La iniciativa del director de este diario, de reunirnos cada año alrededor de la mesa, a quienes compartimos la tarea de generar y formar la opinión pública, me ha hecho reflexionar sobre el sentido de la comensalidad. Estar con otros, alrededor de la mesa, para comer y beber juntos, es una de las referencias más ancestrales de la familiaridad humana. Recuerdo las palabras de mi padre: “las relaciones que sostiene la familia se hacen y se rehacen es en la mesa.”
La mesa, antes que un mueble, es una experiencia existencial. Los cartageneros de hace algunos años sabemos el alcance del “solo tren” dominical. Era un verdadero rito. Ese “solo tren” hizo, en muchos hogares, que la mesa fuera el lugar privilegiado de la familia, de la comunión y de la hermandad. Se compartía el alimento y con él, la alegría de encontrarnos, el bienestar sin disimulos, la comunión directa, los comentarios sin ceremonia de los hechos cotidianos, y las opiniones sin censura de los acontecimientos de la crónica local sobre Bazurto y la Alcaldía.
Como sacerdote que celebra la Eucaristía con la comunidad, sé que los alimentos son más que cosas materiales. Para Jesús y para nosotros la Eucaristía es sacramento de encuentro, de comunión, y por ello el alimento es apreciado y es objeto de comentarios. La mayor alegría de mi madre era vernos la cara de satisfacción después de haber comido. Pero reconozco que la mesa es también lugar de tensiones y de conflictos familiares, donde las cosas se discuten abiertamente y pueden establecerse acuerdos, y donde también hay silencios perturbadores que revelan todo un malestar colectivo.

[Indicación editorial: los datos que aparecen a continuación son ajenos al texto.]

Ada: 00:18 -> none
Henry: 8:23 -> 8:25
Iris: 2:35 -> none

La embarrada de hoy es haber modificado la lógica del tiempo cotidiano en función del trabajo y de la productividad, debilitando la referencia simbólica de la mesa. La dejamos, si acaso, para el domingo o para un momento especial. Ya no es el punto de convergencia de la familia. Hoy perdimos lo esencial. Buscamos el “fast food” para nutrirnos pero no para la comensalidad. La praxis de la comensalidad es ancestral. Está ligada a la propia esencia del ser humano en cuanto humano. Hace siete millones de años habría comenzado la separación lenta y progresiva entre los simios superiores y los humanos, a partir de un ancestro común. La especificidad del ser humano surgió de forma misteriosa y de difícil reconstrucción histórica. Sin embargo, etnobiólogos y arqueólogos llaman nuestra atención sobre un hecho singular: cuando nuestros antepasados antropoides recolectaban frutos, semillas, caza y peces no comían individualmente lo que reunían. Tomaban los alimentos y los llevaban al grupo. Y ahí practicaban la comensalidad: distribuían los alimentos y los comían comunitariamente.

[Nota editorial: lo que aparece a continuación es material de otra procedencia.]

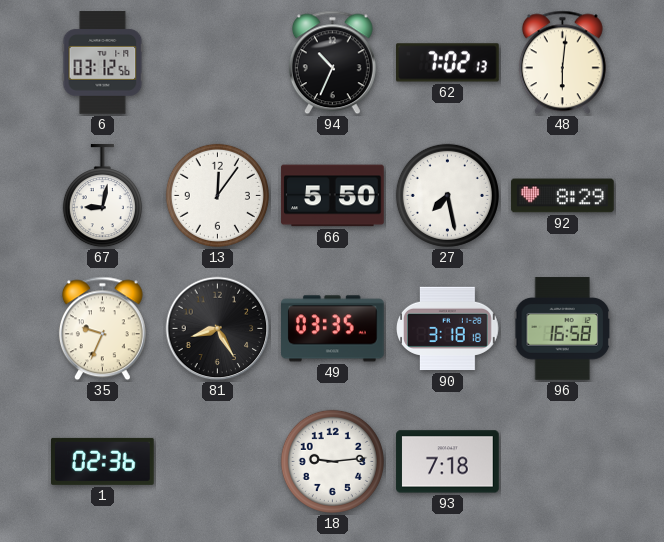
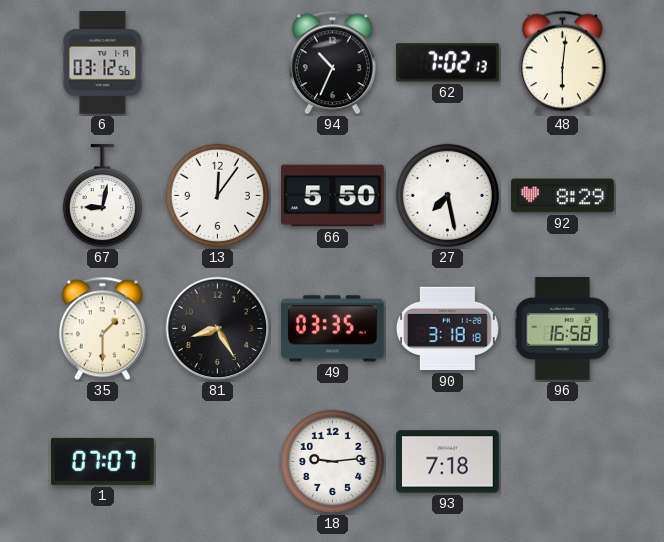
35: 9:34 -> 1:30
1: 02:36 -> 07:07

Es la comensalidad, que supone la solidaridad y la cooperación de unos con otros, la que permitió el primer salto de la animalidad en dirección a la humanidad. Fue sólo un primerísimo paso, pero decisivo, porque en él se inauguraron dos características de la especie humana: la solidaridad y la cooperación en el comer. Esta diferencia, marcó toda la diferencia. La comensalidad que nos hizo humanos, puede, hoy, hacernos siempre de nuevo humanos. La tarea es sacar la TV y reservar tiempo para la mesa donde conversamos de manera libre y desinteresada. Cuando la anemia se globaliza en la humanidad, ella se renueva en la comensalidad.
*Sacerdote y sociólogo, director del Programa de Desarrollo y Paz de los Montes de María.